Thereafter it was really tough for Devine (11), Katey Martins (21) and Amelia Kerr (seven) to free their arms as the maintained a disciplined line and length as the trio consumed a combined 90 balls for just 39 runs. With New Zealand 83/6 in the 28th over and t7he way wickets kept tumbling on, it looked like once reaching 150 would be a big deal.
But a 60-run vital partnership from Katie Perkins (32) and Maddy Green (35) down the order helped the visitors cross the 150-run mark in the 44th over. Hayley Jensen (21) produced a brief knock late in the innings to propel her team to 180 all out in 49.5 overs.

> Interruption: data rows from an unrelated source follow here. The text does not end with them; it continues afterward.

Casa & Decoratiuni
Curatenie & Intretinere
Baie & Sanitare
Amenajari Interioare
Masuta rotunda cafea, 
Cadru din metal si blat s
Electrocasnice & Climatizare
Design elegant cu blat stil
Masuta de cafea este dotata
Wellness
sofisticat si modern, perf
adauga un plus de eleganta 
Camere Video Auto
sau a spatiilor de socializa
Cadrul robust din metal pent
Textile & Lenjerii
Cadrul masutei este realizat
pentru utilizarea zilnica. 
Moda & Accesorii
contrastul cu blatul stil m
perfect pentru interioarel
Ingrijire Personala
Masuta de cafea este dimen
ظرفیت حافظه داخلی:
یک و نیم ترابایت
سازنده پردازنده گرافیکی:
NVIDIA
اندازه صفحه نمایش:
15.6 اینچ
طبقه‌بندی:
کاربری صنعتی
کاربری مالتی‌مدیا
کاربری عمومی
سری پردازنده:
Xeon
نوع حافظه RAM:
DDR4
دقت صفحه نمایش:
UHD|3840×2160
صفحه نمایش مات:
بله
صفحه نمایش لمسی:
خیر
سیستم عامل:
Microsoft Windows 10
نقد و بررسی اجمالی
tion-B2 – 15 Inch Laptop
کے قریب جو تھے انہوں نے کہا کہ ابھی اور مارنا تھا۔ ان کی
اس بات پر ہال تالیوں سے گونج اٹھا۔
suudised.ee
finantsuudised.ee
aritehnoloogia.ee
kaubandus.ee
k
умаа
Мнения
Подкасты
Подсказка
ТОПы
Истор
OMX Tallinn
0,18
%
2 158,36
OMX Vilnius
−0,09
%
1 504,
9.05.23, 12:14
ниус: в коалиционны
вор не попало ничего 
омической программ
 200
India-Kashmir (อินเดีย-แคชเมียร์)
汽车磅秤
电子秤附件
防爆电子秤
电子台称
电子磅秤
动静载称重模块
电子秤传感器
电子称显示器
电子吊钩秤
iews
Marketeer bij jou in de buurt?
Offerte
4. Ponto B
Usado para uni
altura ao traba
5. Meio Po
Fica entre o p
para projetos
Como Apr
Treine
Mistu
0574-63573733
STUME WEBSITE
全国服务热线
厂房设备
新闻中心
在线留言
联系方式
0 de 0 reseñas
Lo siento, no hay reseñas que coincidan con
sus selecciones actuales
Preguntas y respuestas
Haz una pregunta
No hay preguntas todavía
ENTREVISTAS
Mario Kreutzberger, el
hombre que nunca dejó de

Wareham proved to be most economical among the spin trio giving away only 23 runs in her 10 overs picking up two wickets in the process. Sophie Molineux and Jonassen had their figures 10-3-28-2 and 9.1-0-29-2, respectively. Meanwhile, Gardner had to leave the field midway after she injured her finger while taking the second of her three catches and was taken for X-Ray. Although, she was available to bat but not required.
Brief scores: New Zealand 180 all out in 49.5 overs (Katie Perkins 32, Maddy Green 35; Georgia Wareham 2/23, Sophie Molineux 2/28, Jess Jonassen 2/29) lost to Australia 181/3 in 33.4 overs (Meg Lanning 62*, Rachael Haynes 44; Rosemary Mair 2/21) by seven wickets. POTM: Georgia Wareham.